COBUS has demonstrated its dissatisfaction with the status quo and is making a demand for improved opportunities in education while lamenting the poor state of finances of the average Bahamian in our society. It is essential that the young must be able to participate in development and growth towards a mature society.
This has been supported by previous statements in the press by Olivia Saunders, calling for full university status for the college; Dame Ivy Dumont, exposing the exploitation of a dependent consumer on the poor service offered by our essential utilities; and Arinthia Komolafe in her call for increased opportunities for the ordinary Bahamian to actively participate in the country’s growth and development.
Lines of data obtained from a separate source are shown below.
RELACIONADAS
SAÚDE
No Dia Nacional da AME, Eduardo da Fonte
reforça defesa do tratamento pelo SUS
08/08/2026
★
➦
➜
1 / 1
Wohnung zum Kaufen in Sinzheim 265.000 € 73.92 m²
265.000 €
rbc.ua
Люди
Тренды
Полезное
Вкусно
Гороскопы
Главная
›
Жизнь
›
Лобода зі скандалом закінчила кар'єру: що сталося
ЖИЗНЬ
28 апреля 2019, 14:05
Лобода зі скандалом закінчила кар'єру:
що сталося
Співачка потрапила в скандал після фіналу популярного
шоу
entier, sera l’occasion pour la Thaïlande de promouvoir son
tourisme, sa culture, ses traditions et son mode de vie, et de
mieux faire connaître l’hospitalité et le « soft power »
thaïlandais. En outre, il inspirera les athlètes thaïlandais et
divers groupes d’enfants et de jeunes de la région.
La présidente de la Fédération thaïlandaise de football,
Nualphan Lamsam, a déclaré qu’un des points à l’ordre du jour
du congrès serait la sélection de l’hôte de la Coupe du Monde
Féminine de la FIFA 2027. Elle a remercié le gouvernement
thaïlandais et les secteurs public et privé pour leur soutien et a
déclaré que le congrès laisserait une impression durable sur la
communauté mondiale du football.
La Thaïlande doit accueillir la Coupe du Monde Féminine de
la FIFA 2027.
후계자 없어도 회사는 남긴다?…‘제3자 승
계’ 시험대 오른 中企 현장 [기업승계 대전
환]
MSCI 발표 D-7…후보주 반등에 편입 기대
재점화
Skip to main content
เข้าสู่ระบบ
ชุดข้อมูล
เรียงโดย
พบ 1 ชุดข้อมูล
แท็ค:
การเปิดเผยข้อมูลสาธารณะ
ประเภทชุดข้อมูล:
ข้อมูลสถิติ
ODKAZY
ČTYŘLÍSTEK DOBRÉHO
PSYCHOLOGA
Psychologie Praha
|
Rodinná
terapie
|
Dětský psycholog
Forty-five years after majority rule, Bahamians are still dependent on a poor public educational system that equips school leavers to employment in the most basic subservience to a foreign-led investment strategy where the political elite make arbitrary decisions that do not foster genuine homegrown ideas that benefit the welfare of Bahamians. The leadership demonstrated by business and religious institutions only highlights this trend. The result is a populace totally dependent and unable to rise to a level of self-determination necessary for the mature development of our society.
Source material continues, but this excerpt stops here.